MATERIAL SHOWN
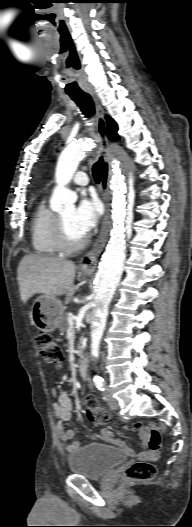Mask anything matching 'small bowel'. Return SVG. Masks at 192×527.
Wrapping results in <instances>:
<instances>
[{
  "label": "small bowel",
  "instance_id": "c3829d8e",
  "mask_svg": "<svg viewBox=\"0 0 192 527\" xmlns=\"http://www.w3.org/2000/svg\"><path fill=\"white\" fill-rule=\"evenodd\" d=\"M52 394L54 396H57V402L53 404V410L57 418L56 433L62 442L68 443L67 450L69 452H72L76 450L77 448H79L81 445V443L78 440H73L75 431L72 429H65L64 424H63L65 421H69L72 418V415H73L72 400L67 392H60L57 395L56 391L53 389ZM133 430L135 432H140V435L142 438H145L146 434L148 433V430L146 428L142 429V425L140 423H135L133 425ZM100 437L105 442H111V443H114L118 446L125 448L128 452L131 453V457H134L133 449L123 440H114L112 438V431L109 428L103 427L100 430ZM155 455H156V451H153L151 449L145 450L139 454L138 461L142 465H145L147 463L154 464L156 462Z\"/></svg>",
  "mask_w": 192,
  "mask_h": 527
}]
</instances>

TASK TO CARRY OUT
Verbatim output of every entry above is required, though pictures are to be left out.

PROBLEM SOLUTION
Mask anything matching 'small bowel'. Return SVG. Masks at 192×527.
Wrapping results in <instances>:
<instances>
[{
  "label": "small bowel",
  "instance_id": "c3829d8e",
  "mask_svg": "<svg viewBox=\"0 0 192 527\" xmlns=\"http://www.w3.org/2000/svg\"><path fill=\"white\" fill-rule=\"evenodd\" d=\"M52 394L54 396H57V402L53 404V410L57 418L56 433L62 442L68 443L67 450L69 452H72L76 450L77 448H79L81 445V443L78 440H73L75 431L72 429H65L64 424H63L65 421H69L72 418V415H73L72 400L67 392H60L57 395L56 391L53 389ZM133 430L135 432H140V435L142 438H145L146 434L148 433V430L146 428L142 429V425L140 423H135L133 425ZM100 437L105 442H111V443H114L118 446L125 448L128 452L131 453V457H134L133 449L123 440H114L112 438V431L109 428L103 427L100 430ZM155 455H156V451H153L151 449L145 450L139 454L138 461L142 465H145L147 463L154 464L156 462Z\"/></svg>",
  "mask_w": 192,
  "mask_h": 527
}]
</instances>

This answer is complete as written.